### Task description
Find the line in the material below that contains "Moins de 40 000 €", then give it again, with all later lines, exactly as shown.

### Information provided

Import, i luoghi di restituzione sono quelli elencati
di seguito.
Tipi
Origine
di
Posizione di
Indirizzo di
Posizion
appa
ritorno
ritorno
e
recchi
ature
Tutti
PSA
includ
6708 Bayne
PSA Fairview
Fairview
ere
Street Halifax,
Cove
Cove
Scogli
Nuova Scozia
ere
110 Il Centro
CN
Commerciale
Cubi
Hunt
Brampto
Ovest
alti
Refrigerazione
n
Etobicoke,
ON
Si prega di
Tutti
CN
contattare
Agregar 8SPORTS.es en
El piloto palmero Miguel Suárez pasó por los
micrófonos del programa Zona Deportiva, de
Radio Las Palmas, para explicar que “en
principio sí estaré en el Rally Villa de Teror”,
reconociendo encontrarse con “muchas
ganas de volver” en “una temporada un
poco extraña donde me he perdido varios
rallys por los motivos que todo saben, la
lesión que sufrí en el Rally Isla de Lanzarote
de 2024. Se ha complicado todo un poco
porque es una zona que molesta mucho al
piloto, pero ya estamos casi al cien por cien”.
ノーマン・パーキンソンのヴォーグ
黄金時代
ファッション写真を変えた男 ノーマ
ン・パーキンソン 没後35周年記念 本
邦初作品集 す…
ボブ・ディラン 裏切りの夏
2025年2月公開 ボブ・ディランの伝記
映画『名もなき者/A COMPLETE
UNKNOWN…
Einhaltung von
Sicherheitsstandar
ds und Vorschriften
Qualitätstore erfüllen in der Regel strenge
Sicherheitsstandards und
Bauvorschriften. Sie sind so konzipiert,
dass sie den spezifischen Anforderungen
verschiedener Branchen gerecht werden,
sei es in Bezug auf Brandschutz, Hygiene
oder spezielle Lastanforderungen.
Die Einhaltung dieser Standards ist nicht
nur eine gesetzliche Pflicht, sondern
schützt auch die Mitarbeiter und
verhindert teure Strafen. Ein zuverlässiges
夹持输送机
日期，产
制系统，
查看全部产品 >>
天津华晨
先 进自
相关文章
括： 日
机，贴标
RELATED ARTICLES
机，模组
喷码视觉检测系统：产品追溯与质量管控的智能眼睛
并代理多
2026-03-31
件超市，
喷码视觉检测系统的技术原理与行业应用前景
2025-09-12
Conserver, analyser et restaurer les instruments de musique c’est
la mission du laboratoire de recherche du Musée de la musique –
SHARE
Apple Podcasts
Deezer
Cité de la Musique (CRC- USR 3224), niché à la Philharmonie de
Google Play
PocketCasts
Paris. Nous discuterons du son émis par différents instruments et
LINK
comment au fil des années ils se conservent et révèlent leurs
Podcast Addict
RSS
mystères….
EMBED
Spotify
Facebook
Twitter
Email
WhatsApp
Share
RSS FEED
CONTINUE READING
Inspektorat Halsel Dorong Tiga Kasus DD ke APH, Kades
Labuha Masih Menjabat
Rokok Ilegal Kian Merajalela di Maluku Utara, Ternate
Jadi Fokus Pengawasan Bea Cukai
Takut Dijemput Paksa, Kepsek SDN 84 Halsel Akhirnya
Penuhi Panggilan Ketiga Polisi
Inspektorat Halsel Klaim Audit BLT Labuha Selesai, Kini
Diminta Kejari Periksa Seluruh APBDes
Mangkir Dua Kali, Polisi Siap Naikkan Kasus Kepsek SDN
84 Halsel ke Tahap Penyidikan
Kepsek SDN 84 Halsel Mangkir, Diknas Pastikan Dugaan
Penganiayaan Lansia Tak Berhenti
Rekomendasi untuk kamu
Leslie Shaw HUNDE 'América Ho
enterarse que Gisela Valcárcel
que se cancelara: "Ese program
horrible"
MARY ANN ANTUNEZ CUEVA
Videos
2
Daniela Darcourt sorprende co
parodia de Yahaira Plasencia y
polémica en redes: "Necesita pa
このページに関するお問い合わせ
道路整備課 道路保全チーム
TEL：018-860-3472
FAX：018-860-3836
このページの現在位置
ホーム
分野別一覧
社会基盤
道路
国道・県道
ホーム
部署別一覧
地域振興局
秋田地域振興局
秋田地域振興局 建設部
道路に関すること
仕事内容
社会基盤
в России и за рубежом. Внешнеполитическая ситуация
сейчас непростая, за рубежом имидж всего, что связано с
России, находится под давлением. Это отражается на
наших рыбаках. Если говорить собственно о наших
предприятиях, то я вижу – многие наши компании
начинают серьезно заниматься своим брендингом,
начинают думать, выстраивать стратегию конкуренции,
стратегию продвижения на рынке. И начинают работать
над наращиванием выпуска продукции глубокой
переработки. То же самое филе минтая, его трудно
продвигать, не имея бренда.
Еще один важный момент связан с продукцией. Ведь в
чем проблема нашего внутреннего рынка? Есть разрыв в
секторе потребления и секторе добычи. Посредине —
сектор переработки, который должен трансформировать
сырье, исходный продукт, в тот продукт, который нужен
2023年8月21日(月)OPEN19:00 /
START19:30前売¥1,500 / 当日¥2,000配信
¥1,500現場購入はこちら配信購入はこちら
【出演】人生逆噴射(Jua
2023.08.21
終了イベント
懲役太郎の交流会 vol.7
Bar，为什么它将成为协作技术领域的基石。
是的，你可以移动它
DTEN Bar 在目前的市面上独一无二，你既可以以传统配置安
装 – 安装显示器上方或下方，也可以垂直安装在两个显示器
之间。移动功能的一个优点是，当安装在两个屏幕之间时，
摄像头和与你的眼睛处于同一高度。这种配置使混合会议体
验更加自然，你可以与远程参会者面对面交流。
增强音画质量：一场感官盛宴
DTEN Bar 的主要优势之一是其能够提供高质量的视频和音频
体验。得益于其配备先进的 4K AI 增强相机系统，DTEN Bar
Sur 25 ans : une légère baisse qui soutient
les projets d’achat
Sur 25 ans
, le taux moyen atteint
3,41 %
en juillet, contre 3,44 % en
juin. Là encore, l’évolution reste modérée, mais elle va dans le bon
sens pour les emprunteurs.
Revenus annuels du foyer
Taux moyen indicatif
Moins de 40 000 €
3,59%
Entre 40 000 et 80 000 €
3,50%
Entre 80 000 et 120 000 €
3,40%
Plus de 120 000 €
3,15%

### Written answer
Moins de 40 000 €
3,59%
Entre 40 000 et 80 000 €
3,50%
Entre 80 000 et 120 000 €
3,40%
Plus de 120 000 €
3,15%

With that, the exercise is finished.